About this exercise:
Go through the entries, filter for the word "track", and copy every line that has it.

Given information:
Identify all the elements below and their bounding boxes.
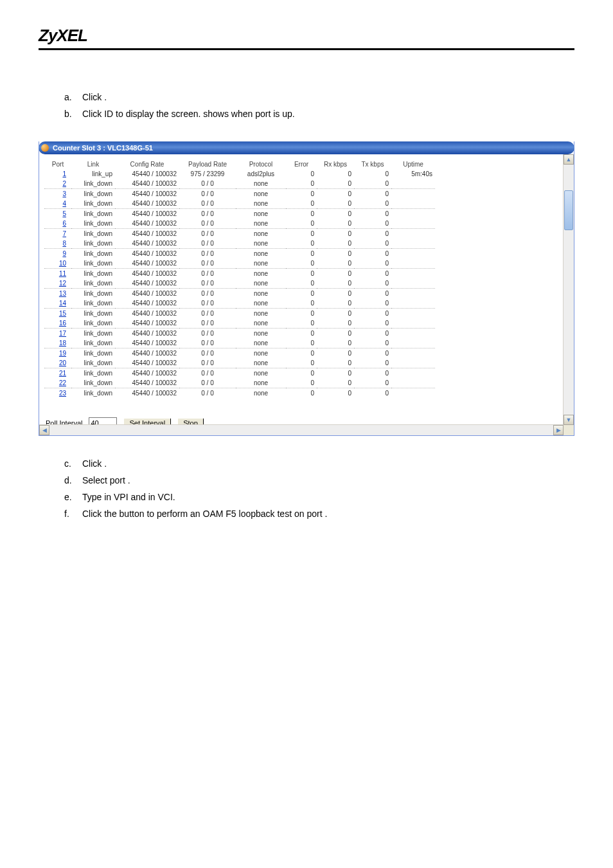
link-cell: link_down	[71, 329, 115, 339]
uptime-cell	[391, 309, 435, 319]
port-link[interactable]: 12	[59, 280, 66, 287]
port-link[interactable]: 10	[59, 260, 66, 267]
uptime-cell	[391, 338, 435, 348]
payload-cell: 0 / 0	[179, 278, 236, 289]
tx-cell: 0	[354, 348, 391, 359]
port-link[interactable]: 19	[59, 350, 66, 357]
port-link[interactable]: 4	[62, 200, 66, 207]
uptime-cell	[391, 298, 435, 309]
err-cell: 0	[286, 318, 317, 329]
rx-cell: 0	[317, 309, 354, 319]
port-link[interactable]: 1	[62, 170, 66, 177]
steps-bottom: c.Click .d.Select port .e.Type in VPI an…	[39, 455, 574, 522]
proto-cell: none	[236, 269, 286, 279]
col-header: Port	[44, 159, 71, 169]
port-cell: 5	[44, 209, 71, 219]
port-link[interactable]: 8	[62, 240, 66, 247]
link-cell: link_down	[71, 358, 115, 368]
uptime-cell	[391, 388, 435, 399]
err-cell: 0	[286, 258, 317, 269]
port-cell: 23	[44, 388, 71, 399]
err-cell: 0	[286, 309, 317, 319]
payload-cell: 0 / 0	[179, 189, 236, 199]
port-link[interactable]: 5	[62, 210, 66, 217]
config-cell: 45440 / 100032	[115, 189, 179, 199]
step-letter: d.	[64, 472, 82, 489]
scroll-v-track[interactable]	[564, 165, 574, 415]
rx-cell: 0	[317, 358, 354, 368]
horizontal-scrollbar[interactable]: ◀ ▶	[39, 424, 564, 435]
port-cell: 22	[44, 378, 71, 388]
config-cell: 45440 / 100032	[115, 368, 179, 379]
port-link[interactable]: 14	[59, 300, 66, 307]
port-link[interactable]: 21	[59, 370, 66, 377]
port-link[interactable]: 23	[59, 390, 66, 397]
port-link[interactable]: 13	[59, 290, 66, 297]
tx-cell: 0	[354, 368, 391, 379]
port-link[interactable]: 16	[59, 320, 66, 327]
link-cell: link_down	[71, 289, 115, 299]
payload-cell: 0 / 0	[179, 239, 236, 249]
config-cell: 45440 / 100032	[115, 348, 179, 359]
link-cell: link_down	[71, 338, 115, 348]
proto-cell: none	[236, 348, 286, 359]
scroll-h-track[interactable]	[49, 425, 553, 435]
tx-cell: 0	[354, 209, 391, 219]
rx-cell: 0	[317, 348, 354, 359]
step-item: a.Click .	[64, 89, 574, 105]
uptime-cell: 5m:40s	[391, 169, 435, 179]
port-link[interactable]: 6	[62, 220, 66, 227]
table-row: 20link_down45440 / 1000320 / 0none000	[44, 358, 435, 368]
tx-cell: 0	[354, 258, 391, 269]
rx-cell: 0	[317, 298, 354, 309]
scroll-down-icon[interactable]: ▼	[564, 415, 574, 425]
link-cell: link_down	[71, 239, 115, 249]
err-cell: 0	[286, 368, 317, 379]
scroll-up-icon[interactable]: ▲	[564, 154, 574, 165]
col-header: Uptime	[391, 159, 435, 169]
port-link[interactable]: 20	[59, 359, 66, 366]
table-row: 11link_down45440 / 1000320 / 0none000	[44, 269, 435, 279]
link-cell: link_down	[71, 249, 115, 259]
port-link[interactable]: 22	[59, 379, 66, 386]
port-cell: 18	[44, 338, 71, 348]
port-link[interactable]: 2	[62, 180, 66, 187]
port-link[interactable]: 9	[62, 250, 66, 257]
vertical-scrollbar[interactable]: ▲ ▼	[563, 154, 574, 425]
port-link[interactable]: 15	[59, 310, 66, 317]
proto-cell: none	[236, 249, 286, 259]
proto-cell: none	[236, 338, 286, 348]
scroll-v-thumb[interactable]	[564, 190, 573, 230]
uptime-cell	[391, 269, 435, 279]
port-link[interactable]: 18	[59, 339, 66, 347]
header-rule	[39, 48, 574, 50]
port-cell: 15	[44, 309, 71, 319]
config-cell: 45440 / 100032	[115, 358, 179, 368]
scroll-right-icon[interactable]: ▶	[553, 425, 564, 435]
payload-cell: 0 / 0	[179, 388, 236, 399]
logo: ZyXEL	[39, 26, 574, 46]
table-header-row: PortLinkConfig RatePayload RateProtocolE…	[44, 159, 435, 169]
port-link[interactable]: 7	[62, 230, 66, 237]
uptime-cell	[391, 278, 435, 289]
table-row: 16link_down45440 / 1000320 / 0none000	[44, 318, 435, 329]
step-text: Click ID to display the screen. shows wh…	[82, 105, 295, 122]
step-letter: e.	[64, 489, 82, 505]
uptime-cell	[391, 348, 435, 359]
payload-cell: 0 / 0	[179, 199, 236, 209]
port-cell: 10	[44, 258, 71, 269]
rx-cell: 0	[317, 169, 354, 179]
port-cell: 21	[44, 368, 71, 379]
step-item: c.Click .	[64, 455, 574, 472]
link-cell: link_down	[71, 368, 115, 379]
port-cell: 17	[44, 329, 71, 339]
port-link[interactable]: 3	[62, 190, 66, 197]
tx-cell: 0	[354, 278, 391, 289]
port-link[interactable]: 17	[59, 330, 66, 337]
config-cell: 45440 / 100032	[115, 258, 179, 269]
scroll-left-icon[interactable]: ◀	[39, 425, 49, 435]
port-link[interactable]: 11	[59, 270, 66, 277]
config-cell: 45440 / 100032	[115, 289, 179, 299]
proto-cell: none	[236, 298, 286, 309]
config-cell: 45440 / 100032	[115, 298, 179, 309]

Solution for this task:
scroll-v-track[interactable]	[564, 165, 574, 415]
scroll-h-track[interactable]	[49, 425, 553, 435]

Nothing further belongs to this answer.